Aprire gli occhi al mattino, alzarsi, vestirsi, scendere le scale, camminare per strada, prendere l’autobus, fare colazione, lavorare, pranzare, fare la spesa, risalire le scale, mettere ordine in casa, stirare, uscire per l’aperitivo, cenare, ridere con gli amici, ballare, sdraiarsi a letto, guardare un film alla tv, addormentarsi e sognare, non c’è uno solo di questi gesti in cui i miei pensieri non siano rivolti a lui.
È bello trovare un nuovo centro al proprio universo emozionale, ma sappiamo quanto il destino sia bastardo in certi frangenti.
Proprio ieri mi sono visto con mia madre e siamo andati a mangiare una pizza, di ritorno a casa un ragazzo molto carino mi ha letteralmente abbordato sul bus.
All’inizio le solite chiacchiere di circostanza, poi domande sempre più personali fino al fatidico: “Mi dai il tuo numero?”.
Non posso negare di essermi sentito lusingato da tale richiesta e le mille attenzioni nei miei confronti, ma perché adesso?
Sono stato sulla piazza per 3 anni e salti fuori solo adesso?!?
La mia risposta poteva essere solamente una: “Scusami, ma c’è già qualcuno nella mia vita”.

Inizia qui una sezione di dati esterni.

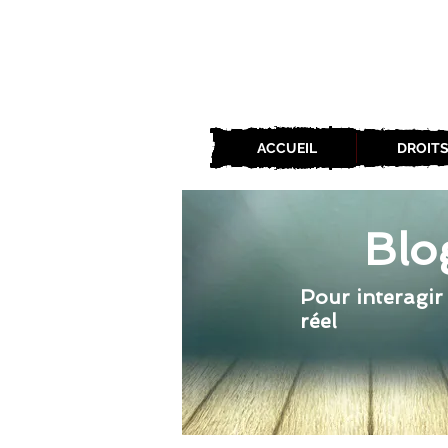
ACCUEIL
DROITS
Blo
Pour interagir
réel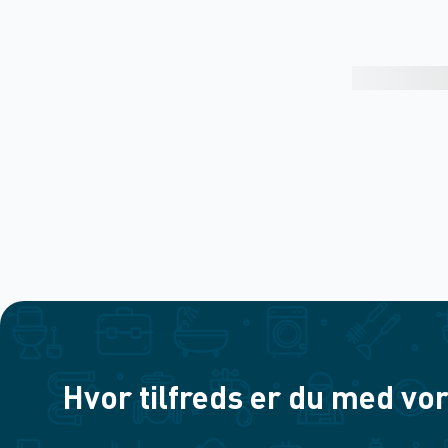
Hvor tilfreds er du med vor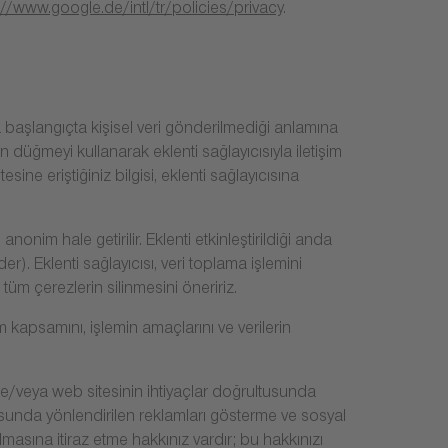
://www.google.de/intl/tr/policies/privacy
.
ına başlangıçta kişisel veri gönderilmediği anlamına
n düğmeyi kullanarak eklenti sağlayıcısıyla iletişim
sine eriştiğiniz bilgisi, eklenti sağlayıcısına
onim hale getirilir. Eklenti etkinleştirildiği anda
der). Eklenti sağlayıcısı, veri toplama işlemini
tüm çerezlerin silinmesini öneririz.
 kapsamını, işlemin amaçlarını ve verilerin
.
sı ve/veya web sitesinin ihtiyaçlar doğrultusunda
tusunda yönlendirilen reklamları gösterme ve sosyal
ulmasına itiraz etme hakkınız vardır; bu hakkınızı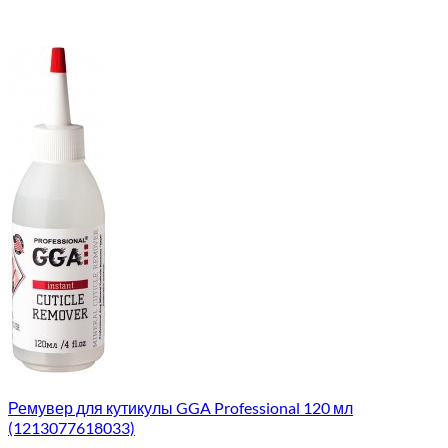
Ремувер для кутикулы GGA Professional 120 мл
(1213077618033)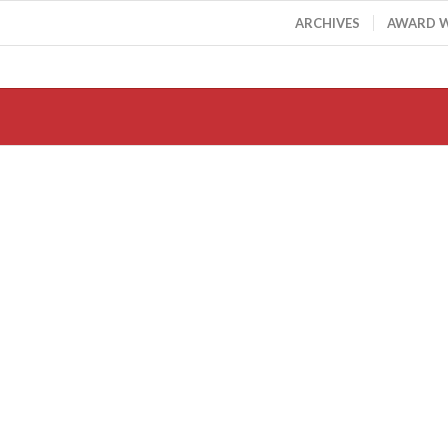
ARCHIVES
AWARD 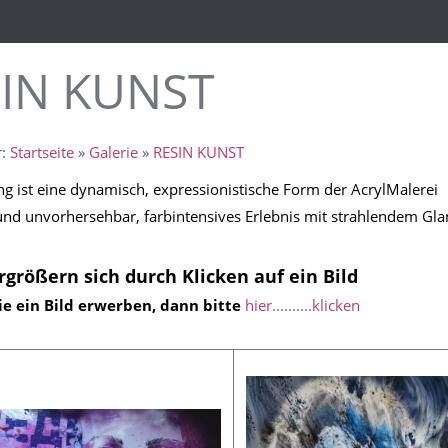
IN KUNST
r:
Startseite
»
Galerie
»
RESIN KUNST
ng ist eine dynamisch, expressionistische Form der AcrylMalerei
nd unvorhersehbar, farbintensives Erlebnis mit strahlendem Gla
rgrößern sich durch Klicken auf ein Bild
e ein Bild erwerben, dann bitte
hier..........klicken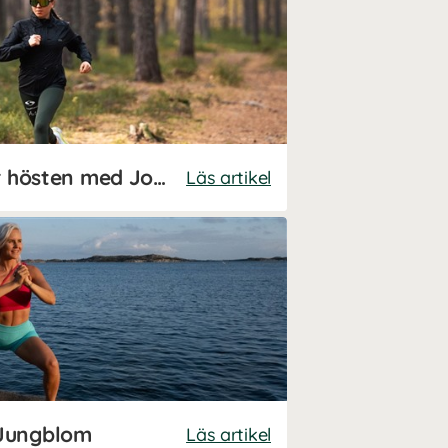
Träningsrutiner inför hösten med Josefine Johnsson
Läs artikel
 Jungblom
Läs artikel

Fosse capitato più di tre mesi fa non avrei esitato un secondo a dargli il mio numero di cellulare, non avete idea di quanto fosse carino, ma ora no, mi interessa solo conoscere meglio il napoletanino.
E poi sembra una presa in giro, è come invitare a cena un senzatetto per fare un’opera buona senza sapere che il giorno prima ha fatto 6 al Superenalotto.
Ma è risaputo, sono situazioni che capitano solo quando hai qualcuno, mentre da sei single non ti considera nessuno.
Come se tutto questo non fosse già di per sé sufficiente, ci si mette di mezzo anche una regola fondamentale che chiunque dovrebbe tenere meno a mente.
Purtroppo sono costretto a mettere per una volta le corna a “Sex and the city” a favore de “Il diavolo veste Prada” ed alla famosa frase “…quando la tua relazione andrà a rotoli sarà il momento per una promozione”.
Esiste un profondo legame fra lavoro e sentimento, ma tale rapporto ha il difetto di essere inversamente proporzionale: ottimo rapporto con il partner equivale ad una situazione terrificante in ambito lavorativo, al contrario quando sarai ad un passo dalla promozione ricordati che tornerai single quanto prima.
E così sembra essere la mia attuale situazione: finalmente uno sviluppo positivo in campo emotivo ma una situazione estenuante al lavoro, fatta di tensioni, incomprensione ed una buona dose di stronzaggine da parte di alcuni colleghi.
In passato avrei posto rimedio molto velocemente: cambiare posto di lavoro, ma con la crisi in atto non è certo un buon momento.
Non mi resta altro che continuare a godere dei piccoli passi col guagliuncello e stringere i denti continuando falsamente a sorridere sul posto di lavoro.